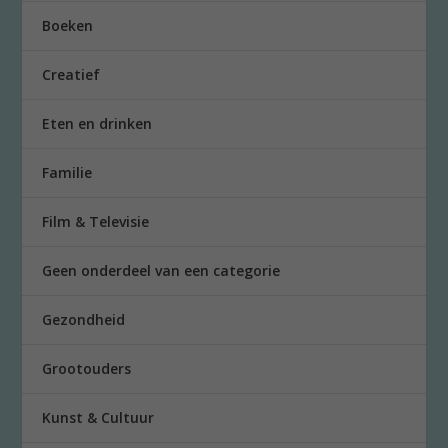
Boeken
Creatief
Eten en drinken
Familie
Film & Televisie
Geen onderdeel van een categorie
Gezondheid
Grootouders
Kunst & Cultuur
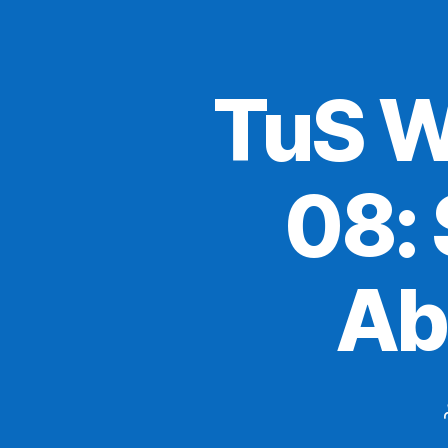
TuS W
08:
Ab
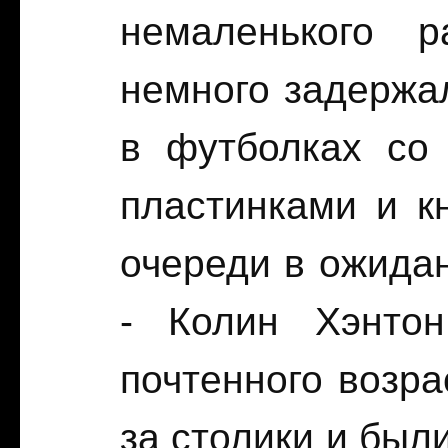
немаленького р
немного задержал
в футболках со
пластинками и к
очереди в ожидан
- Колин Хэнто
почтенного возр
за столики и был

Problem
The listing above must be printed again exactly, minus its pictures.

Answer to this problem
Boeken
Creatief
Eten en drinken
Familie
Film & Televisie
Geen onderdeel van een categorie
Gezondheid
Grootouders
Kunst & Cultuur
TuS W
08:
Ab
немаленького р
немного задержал
в футболках со
пластинками и к
очереди в ожидан
- Колин Хэнто
почтенного возр
за столики и был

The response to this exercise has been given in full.